This discussion has been locked.
You can no longer post new replies to this discussion. If you have a question you can start a new discussion

SSL VPN - w/o local access

Hi All,

UTM 9.414-2 Home License.

I use SSL VPN to provide secure access to the home network and external browsing.  Some of my kids are away from home now and I want to continue to provide the SSL tunnel for them but don't want them to have access to the local network (Who knows where those devices have been...;) 

The SSL Access Profile provides for allowed networks, but not denied networks.  

So the question is, how do I setup a profile to allow access to "the world" but not my local network?

Am I missing something stupid simple here?

Thanks in advance.



This thread was automatically locked due to age.
Parents
  • My experience is that SSL VPN and standard proxy do not work well together, since they both manipulare SSL.  VPN will not be active with enough consistency to achieve your goals anyway.

    It sounds like what you really want is standard web proxy.  It could be on all the time.  It requires you to have a static ip or dyndns for home so their PCs can find your UTM, but apparently hou already do so.

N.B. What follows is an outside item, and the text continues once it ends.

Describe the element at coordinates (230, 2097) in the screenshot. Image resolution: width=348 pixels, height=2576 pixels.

    To keep the proxy from giving accesz to stuff inside your house, you need a firewall between your home network and UTM, to block all web ports from the outside.

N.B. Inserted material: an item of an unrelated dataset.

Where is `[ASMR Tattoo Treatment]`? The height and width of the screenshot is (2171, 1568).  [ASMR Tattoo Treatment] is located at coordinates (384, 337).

    To limit acccess to just your kids, you will want to put SAA on their PCs as well as configuring standard proxy script or proxy settings.  Then create a filter profile for some set of internet IPs with SAA as the authentication type and all unuathenticated traffic blocked.  Use UTM local accounts for this purpose and ensure that the accounts can only do web proxy, so it will not matter much if the passwords are guessed by bad guys.  The risk of bad guys is why you need the inside firewall.

    Use a different filter profile and ip range for your home network web browsing, especially since you may not want authentication enforced on the home network.

    You may have difficulty anticupating all of the source IPs that will need to be allowed, since laptops float from campus to off campus housing to coffee shops to cell phone hotspots etc.  

    They may find the delay objectionable, especially if your ISP connection has asymmetrical speeds.  Try itand see.

Reply
  • My experience is that SSL VPN and standard proxy do not work well together, since they both manipulare SSL.  VPN will not be active with enough consistency to achieve your goals anyway.

    It sounds like what you really want is standard web proxy.  It could be on all the time.  It requires you to have a static ip or dyndns for home so their PCs can find your UTM, but apparently hou already do so.

    To keep the proxy from giving accesz to stuff inside your house, you need a firewall between your home network and UTM, to block all web ports from the outside.

    To limit acccess to just your kids, you will want to put SAA on their PCs as well as configuring standard proxy script or proxy settings.  Then create a filter profile for some set of internet IPs with SAA as the authentication type and all unuathenticated traffic blocked.  Use UTM local accounts for this purpose and ensure that the accounts can only do web proxy, so it will not matter much if the passwords are guessed by bad guys.  The risk of bad guys is why you need the inside firewall.

    Use a different filter profile and ip range for your home network web browsing, especially since you may not want authentication enforced on the home network.

    You may have difficulty anticupating all of the source IPs that will need to be allowed, since laptops float from campus to off campus housing to coffee shops to cell phone hotspots etc.  

    They may find the delay objectionable, especially if your ISP connection has asymmetrical speeds.  Try itand see.

Children
  • I have not found an expllanafion if how SAA finds tj UTM, do I do not know for sure that it would work in this scenario,  what port it used, or whether this is a risk of credential disclosure.

    I do think that college kids will stream so much video and music that your configuration will have problems.   Your ISzp will object to the traffic volume, especially upstream .  The kids will probably find skips in tne video due to delays.  And all of this only works if the campus does not interfere with your connection

    For cell phones, I do like Sophos Moobile Security.  I use it on my cell phone instead of the one that came with my phone. Uou need to protect both phone and laptop.